La Pieve di Artimino compare in un diploma del 998 tra le proprietà confermate dall’imperatore Ottone III alla diocesi di Pistoia. La presenza di una chiesa battesimale testimonia in maniera certa e inequivocabile una presenza demica di non poco conto. Gli studi compiuti in queste terre nell’ultimo quarantennio e tuttora in corso hanno dimostrato come la frequentazione di queste terre sia assai più antica: tra il VIII – VII secolo a.C. Artimino fu scelta, infatti, come luogo d’insediamento dagli Etruschi che per primi ne conobbero e riconobbero la felice posizione: “tra Signa e Capraja nella sommita d’un poggio che propagasi dal fianco meridionale del Monte Albano, bagnato a settentrione e a levante dal torrente Elsana, o Erzana, e dal fiume Ombrone, mentre a scirocco e a ostro l’Arno solca intorno alle sue pendici. Questo poggio presentasi sotto forma di un bastione all’ingresso superiore dello stretto (Arctus) della Gonfolina“, (Repetti Dizionario Geografico Fisico Storico della Toscana.)
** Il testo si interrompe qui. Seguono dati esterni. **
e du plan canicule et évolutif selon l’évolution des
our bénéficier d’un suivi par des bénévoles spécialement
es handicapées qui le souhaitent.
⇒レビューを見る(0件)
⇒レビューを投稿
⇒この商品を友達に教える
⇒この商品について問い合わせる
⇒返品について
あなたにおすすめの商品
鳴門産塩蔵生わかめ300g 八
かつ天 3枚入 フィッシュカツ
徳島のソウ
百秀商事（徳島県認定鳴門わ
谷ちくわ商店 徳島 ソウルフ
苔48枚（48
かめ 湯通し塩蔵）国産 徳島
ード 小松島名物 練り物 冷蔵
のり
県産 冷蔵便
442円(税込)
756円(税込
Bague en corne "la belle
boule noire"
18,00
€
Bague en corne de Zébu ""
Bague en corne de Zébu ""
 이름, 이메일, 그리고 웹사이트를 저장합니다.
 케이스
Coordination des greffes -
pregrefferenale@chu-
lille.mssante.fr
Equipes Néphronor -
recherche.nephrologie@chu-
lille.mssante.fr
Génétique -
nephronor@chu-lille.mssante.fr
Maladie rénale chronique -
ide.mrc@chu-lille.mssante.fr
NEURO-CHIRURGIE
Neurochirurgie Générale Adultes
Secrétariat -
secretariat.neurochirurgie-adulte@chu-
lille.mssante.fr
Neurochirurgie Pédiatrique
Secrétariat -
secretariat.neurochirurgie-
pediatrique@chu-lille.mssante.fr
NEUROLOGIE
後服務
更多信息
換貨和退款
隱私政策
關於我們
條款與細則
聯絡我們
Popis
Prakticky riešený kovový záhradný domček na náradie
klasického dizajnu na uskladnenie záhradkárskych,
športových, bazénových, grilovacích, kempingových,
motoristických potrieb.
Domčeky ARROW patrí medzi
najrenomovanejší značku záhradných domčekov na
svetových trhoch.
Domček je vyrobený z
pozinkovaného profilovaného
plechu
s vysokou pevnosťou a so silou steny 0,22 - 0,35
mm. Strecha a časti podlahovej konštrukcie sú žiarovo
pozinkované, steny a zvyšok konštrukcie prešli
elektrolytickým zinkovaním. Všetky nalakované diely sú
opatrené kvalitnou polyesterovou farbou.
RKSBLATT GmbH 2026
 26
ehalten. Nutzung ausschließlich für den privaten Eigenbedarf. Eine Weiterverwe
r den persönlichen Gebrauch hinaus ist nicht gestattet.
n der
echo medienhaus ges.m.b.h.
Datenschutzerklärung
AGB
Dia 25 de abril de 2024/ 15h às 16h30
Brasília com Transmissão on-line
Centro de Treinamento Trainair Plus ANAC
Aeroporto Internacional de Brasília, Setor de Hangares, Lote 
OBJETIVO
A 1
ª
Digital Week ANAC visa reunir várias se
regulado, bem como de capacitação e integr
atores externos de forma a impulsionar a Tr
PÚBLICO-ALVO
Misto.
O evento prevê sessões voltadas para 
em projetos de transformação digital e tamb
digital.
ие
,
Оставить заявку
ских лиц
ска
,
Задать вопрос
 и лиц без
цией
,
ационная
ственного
Postazione Romana prima – una moneta di Galata del 60 d.c. ritrovata sul territorio e alcuni toponimi d’origine latina avvallerebbero questa ipotesi – fu nei primi secoli dopo il Mille castello di frontiera del Comune di Pistoia ed a lunga causa di contesa tra questo e la Repubblica Fiorentina, che ambiva ad ottenere il prezioso avamposto, quasi chiave del Val d’Arno Inferiore, e ne ottenne se pur momentaneamente il dominio nel 1204. Nel 1219 passò di nuovo sotto il dominio Pistoiese, ma soltanto fino al 1225, anno in cui passò di nuovo sotto il dominio fiorentino.
Il piccolo borgo rimurato e fortificato da Castruccio Castracani nel 1327 fu di nuovo teatro di una cruenta battaglia al termine della quale il borgo era di nuovo in mano fiorentina.
Nell’accordo firmato tra Fiorentini e Pistoiesi si stabilisce che i castelli di Artimino, Carmignano, Castellina di Limite di Vitolino siano governati per metà da parte Guelfa e per metà da parte Ghibellina. Il distretto politico di Artimino riunito al contado fiorentino aggiunse allora sullo stemma della popolazione che recava un drago marino, il giglio fiorentino. Il lungo periodo di pace che seguì ebbe come conseguenza la decadenza del castello.
Si narra che attorno al 1594 il Granduca Ferdinando I, recandosi a caccia nel suo Barco del Monte Albano, appena giunto sul poggio di Artimino abbia detto al suo architetto, il Buontalenti: “Bernardo intorno a questo luogo appunto, ove tu mi vedi, io voglio un palazzo che sia sufficiente per me e per tutta la mia corte; or pensaci tu, e fa’ presto“.
La Villa fu edificata in poco tempo tra il 1596 ed il 1600: detta la Ferdinanda dal nome del Granduca, o anche dei “cento camini” per via dei suoi numerosi comignoli di forme e fogge volutamente diversificate.
Al di fuor del castello, prospiciente la Villa, sorge la Pieve di San Leonardo e Maria quella stessa che Ottone III citava nel suo diploma. Dedicata inizialmente solo alla Vergine fu ampliata agli inizi del XII secolo dalla Contessa Matilde. La dedicazione d’aggiunta a San Leonardo avvenne nel XVI sec.
Artimino conta da sempre tra le sue ricchezze un prestigiosissimo vino che già i Medici inviavano, quale dono prestigioso, in giro per il mondo a notabili ed ambasciatori e che Francesco Redi in un suo ditirambo celebra così: “Benedetto / quel Claretto / che si sprilla in Avignone, / questovasto Bellicone / io ne verso entro ‘l mio petto; ma di quel, che si puretto / si vendemmia in Artimino / votrincarne piu d’un tino / ed in si dolce e nobile lavacro / mentre il polmon / mio tutto s’abbevera, / Arianna, mio Nume, a te consacro / il tino, il fiasco, il botticin, la pevera …”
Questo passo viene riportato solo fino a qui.